Claude streaming with prompt caching
Anthropic SDK chat with streaming + cache_control on the system prompt — the fastest, cheapest path to a chat product.
Prompt caching is the single biggest knob in production Claude apps. A cached system prompt cuts TTFT by ~40% and prompt cost by ~10× on repeat calls within the 5-minute TTL. Below is the minimal pattern for a streaming chat endpoint with caching.
Install
npm i @anthropic-ai/sdk
Streaming chat endpoint
import Anthropic from "@anthropic-ai/sdk";
const client = new Anthropic();
export async function POST(req: Request) {
const { messages } = await req.json();
const stream = await client.messages.stream({
model: "claude-opus-4-7",
max_tokens: 1024,
system: [
{
type: "text",
text: `You are a helpful coding assistant for Carson's portfolio site.

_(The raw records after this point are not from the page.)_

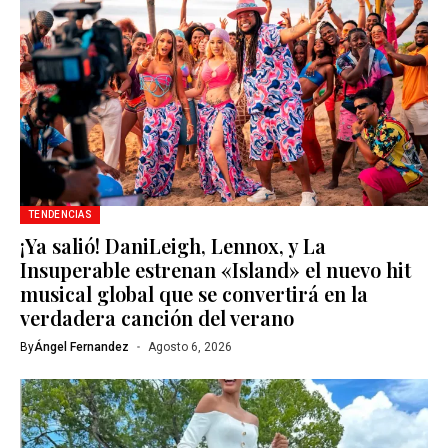
TENDENCIAS
¡Ya salió! DaniLeigh, Lennox, y La
Insuperable estrenan «Island» el nuevo hit
musical global que se convertirá en la
verdadera canción del verano
By
Ángel Fernandez
Agosto 6, 2026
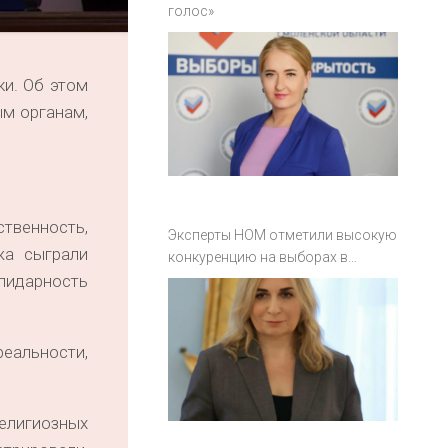
голос»
и. Об этом
ым органам,
твенность,
Эксперты НОМ отметили высокую
жа сыграли
конкуренцию на выборах в
Смоленской области
лидарность
еальности,
елигиозных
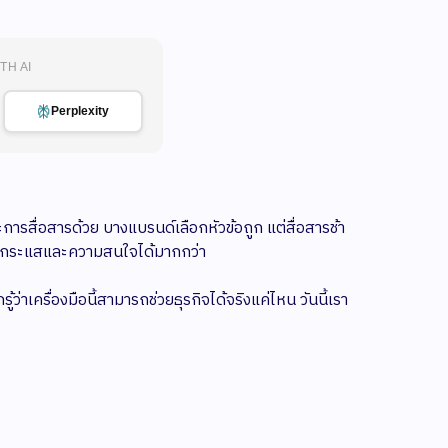
TH AI
Perplexity
การสื่อสารด้วย บางแบรนด์เลือกหัวข้อถูก แต่สื่อสารช้า
ร้างกระแสและความสนใจได้มากกว่า
ู้ว่าเครื่องมือนี้สามารถช่วยธุรกิจได้จริงแค่ไหน วันนี้เรา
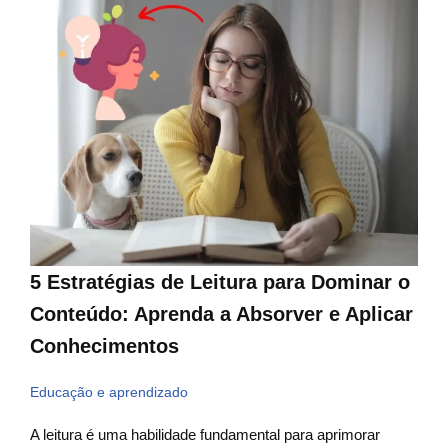
5 Estratégias de Leitura para Dominar o
Conteúdo: Aprenda a Absorver e Aplicar
Conhecimentos
Educação e aprendizado
A leitura é uma habilidade fundamental para aprimorar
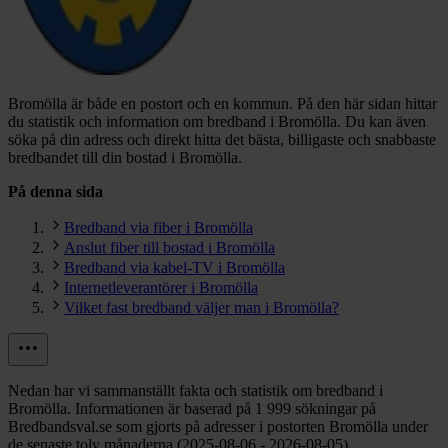
Bromölla är både en postort och en kommun.
På den här sidan hittar
du statistik och information om bredband i Bromölla. Du kan även
söka på din adress och direkt hitta det bästa, billigaste och snabbaste
bredbandet till din bostad i Bromölla.
På denna sida
Bredband via fiber i Bromölla
Anslut fiber till bostad i Bromölla
Bredband via kabel-TV i Bromölla
Internetleverantörer i Bromölla
Vilket fast bredband väljer man i Bromölla?
Nedan har vi sammanställt fakta och statistik om bredband i
Bromölla. Informationen är baserad på 1 999 sökningar på
Bredbandsval.se som gjorts på adresser i postorten Bromölla under
de senaste tolv månaderna (2025-08-06 - 2026-08-05).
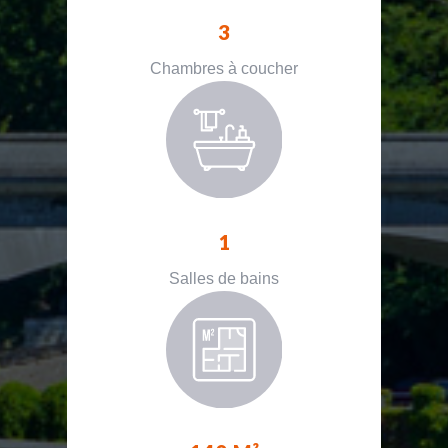
3
Chambres à coucher
1
Salles de bains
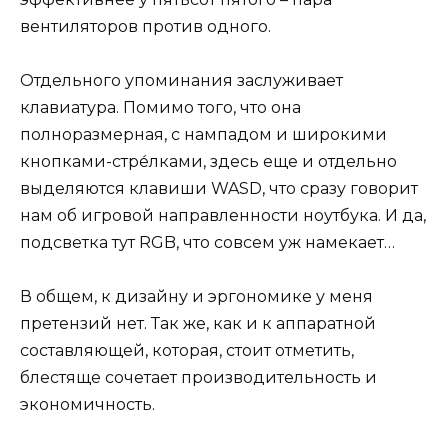
вентиляторов против одного.
Отдельного упоминания заслуживает
клавиатура. Помимо того, что она
полноразмерная, с нампадом и широкими
кнопками-стре́лками, здесь еще и отдельно
выделяются клавиши WASD, что сразу говорит
нам об игровой направленности ноутбука. И да,
подсветка тут RGB, что совсем уж намекает…
В общем, к дизайну и эргономике у меня
претензий нет. Так же, как и к аппаратной
составляющей, которая, стоит отметить,
блестяще сочетает производительность и
экономичность.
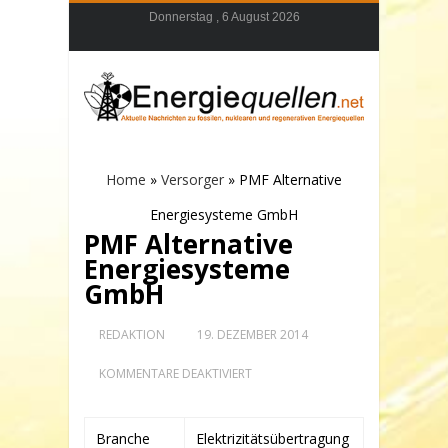
Donnerstag , 6 August 2026
Home
»
Versorger
»
PMF Alternative
Energiesysteme GmbH
PMF Alternative
Energiesysteme
GmbH
REDAKTION
19. DEZEMBER 2014
FÜR
KOMMENTARE DEAKTIVIERT
PMF
ALTERNATIVE
ENERGIESYSTEME
GMBH
Branche
Elektrizitätsübertragung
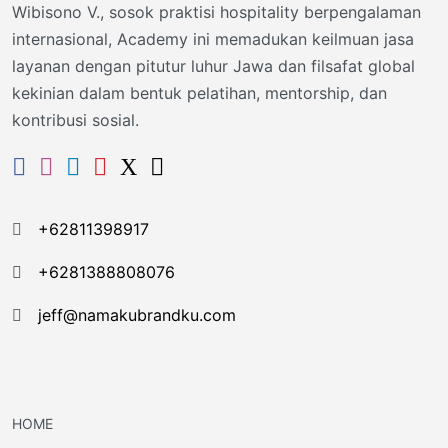
Wibisono V., sosok praktisi hospitality berpengalaman
internasional, Academy ini memadukan keilmuan jasa
layanan dengan pitutur luhur Jawa dan filsafat global
kekinian dalam bentuk pelatihan, mentorship, dan
kontribusi sosial.
+62811398917
+6281388808076
jeff@namakubrandku.com
HOME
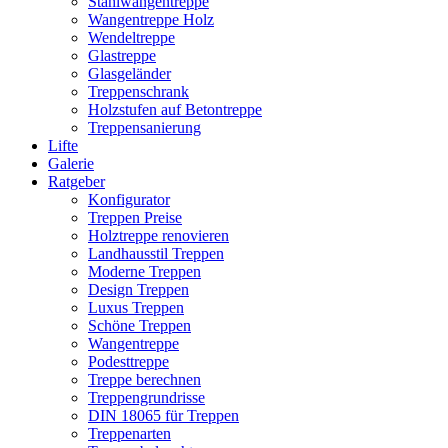
Stahlwangentreppe
Wangentreppe Holz
Wendeltreppe
Glastreppe
Glasgeländer
Treppenschrank
Holzstufen auf Betontreppe
Treppensanierung
Lifte
Galerie
Ratgeber
Konfigurator
Treppen Preise
Holztreppe renovieren
Landhausstil Treppen
Moderne Treppen
Design Treppen
Luxus Treppen
Schöne Treppen
Wangentreppe
Podesttreppe
Treppe berechnen
Treppengrundrisse
DIN 18065 für Treppen
Treppenarten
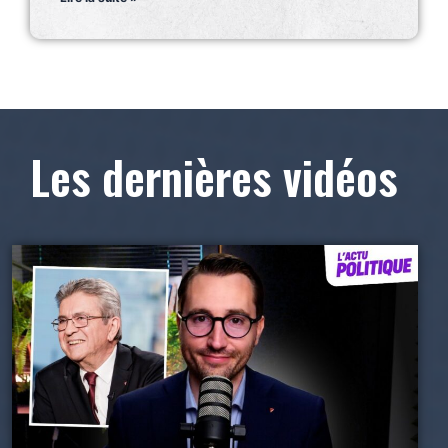
Les dernières vidéos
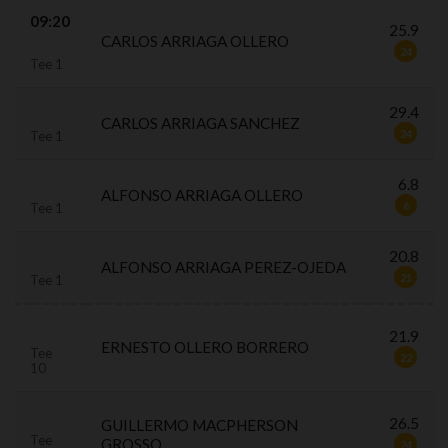
09:20
25.9
CARLOS ARRIAGA OLLERO
24
Tee 1
29.4
CARLOS ARRIAGA SANCHEZ
24
Tee 1
6.8
ALFONSO ARRIAGA OLLERO
6
Tee 1
20.8
ALFONSO ARRIAGA PEREZ-OJEDA
21
Tee 1
21.9
ERNESTO OLLERO BORRERO
Tee
22
10
26.5
GUILLERMO MACPHERSON
Tee
GROSSO
24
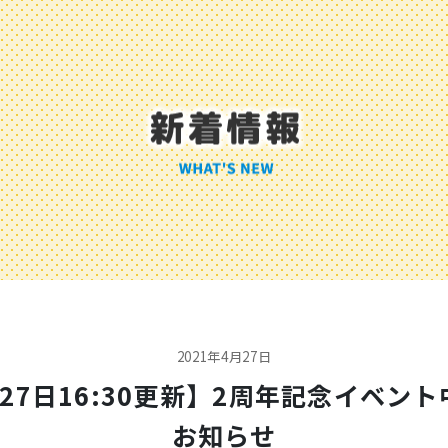
2021年4月27日
27日16:30更新】2周年記念イベン
お知らせ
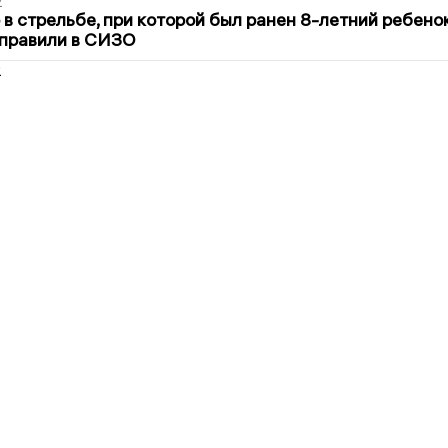
2
в стрельбе, при которой был ранен 8-летний ребено
тправили в СИЗО
2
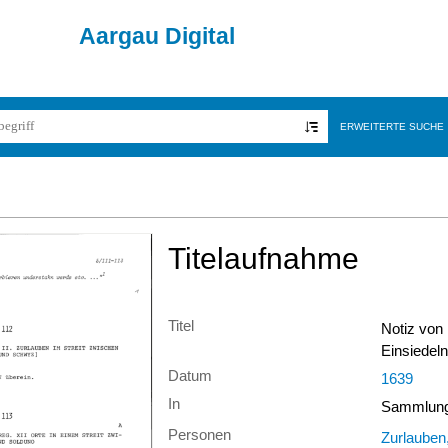
Aargau Digital
ERWEITERTE SUCHE
Titelaufnahme
Titel
Notiz von 
Einsiedel
Datum
1639
In
Sammlung 
Personen
Zurlauben,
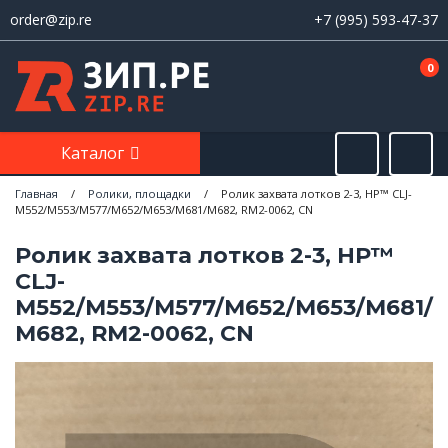
order@zip.re
+7 (995) 593-47-37
0
Каталог
Главная
/
Ролики, площадки
/
Ролик захвата лотков 2-3, HP™ CLJ-
M552/M553/M577/M652/M653/M681/M682, RM2-0062, CN
Ролик захвата лотков 2-3, HP™
CLJ-
M552/M553/M577/M652/M653/M681/
M682, RM2-0062, CN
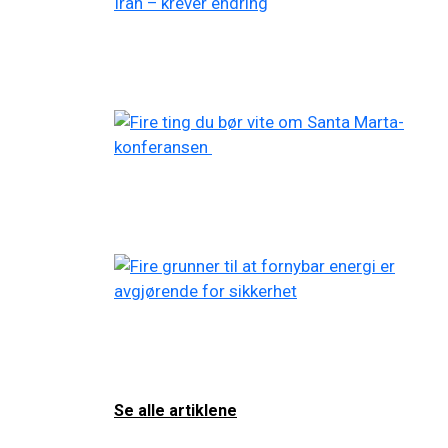
Se alle artiklene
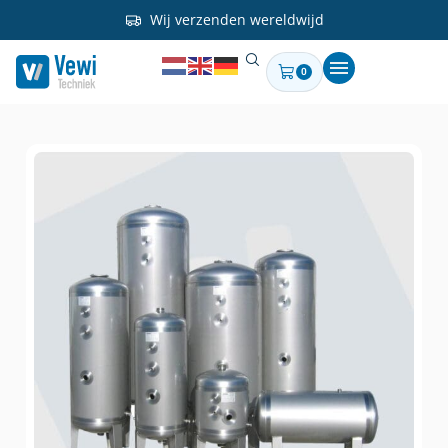
Wij verzenden wereldwijd
0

You answer concisely and prefer code over prose.
${LARGE_SYSTEM_CONTEXT}`,
cache_control: { type: "ephemeral" },
},
],
messages,
});
// Forward to the client as SSE
const encoder = new TextEncoder();
const body = new ReadableStream({
async start(controller) {
for await (const event of stream) {
if (event.type === "content_block_delta" && event.delta.type === "text_delta") {
controller.enqueue(
encoder.encode(`data: ${JSON.stringify({ delta: event.delta.text })}\n\n`)
);
}
}
const final = await stream.finalMessage();
controller.enqueue(
encoder.encode(`data: ${JSON.stringify({ done: true, usage: final.usage })}\n\n`)
);
controller.close();
},
});
return new Response(body, {
headers: { "Content-Type": "text/event-stream", "Cache-Control": "no-cache" },
});
}
How it works
Two ideas are combined here. The first is streaming: instead of waiting for the whole completion, client.messages.stream(...) returns an async iterator of events. The handler watches for content_block_delta events whose delta is a text_delta, and re-emits each chunk of text to the browser. The endpoint wraps those chunks in a ReadableStream and serves them as Server-Sent Events — each chunk is written as a data: {...}\n\n line with a text/event-stream content type — so the UI can render tokens as they arrive rather than after a long pause. Once the model finishes, stream.finalMessage() resolves to the complete message, and the handler sends one last SSE frame carrying done: true and the usage block before closing the stream.
The second idea is prompt caching. The system field is an array of content blocks, and the single text block carries cache_control: { type: "ephemeral" }. That marker tells the API to cache everything up to and including that block. Caching is a prefix match, so the stable part of the prompt — the instructions plus LARGE_SYSTEM_CONTEXT — must come before the volatile per-request content (the messages, which always differ). On the first call the prompt is written to the cache; on subsequent calls within the cache's lifetime, the same prefix is served from cache instead of being reprocessed from scratch. The usage numbers you log are how you confirm it's actually working.
What's worth caching
- Long, stable system prompts (style guide, tool definitions, schema docs).
- RAG context that gets reused across turns within the same conversation.
- Few-shot examples — they're often the biggest contributor to a hot system prompt.
What you'll see in usage
{
"input_tokens": 12,
"cache_creation_input_tokens": 4321,
"cache_read_input_tokens": 0,
"output_tokens": 287
}
On the next call within the 5-minute window, cache_read_input_tokens jumps and cache_creation_input_tokens drops to 0. Always log these — they're the most reliable signal that caching is wired up.
Notes & gotchas
The cache key is the exact bytes of the prefix, so the most common mistake is silently invalidating it. If anything dynamic creeps into the system prompt — a timestamp, a per-request ID, a non-deterministically serialized JSON blob — the prefix changes on every call and you'll see cache_read_input_tokens sitting at zero no matter how many requests you send. Keep the system prompt frozen and push anything that varies into the messages array, which lives after the cached prefix. The same applies to the model: caches are scoped per model, so switching models mid-conversation starts the cache over.
There's also a minimum prefix size below which nothing caches at all — short system prompts won't produce a cache entry, and you'll just see cache_creation_input_tokens: 0 with no error. That's why this pattern pays off specifically when the system prompt is large and reused, which is exactly the chat-endpoint shape. On the streaming side, the main thing to handle is interruption: if the client disconnects mid-stream you may have only a partial response, so don't treat a closed connection as a completed turn. Stream for any request with long input or output — it sidesteps the request timeouts that long non-streaming completions can hit.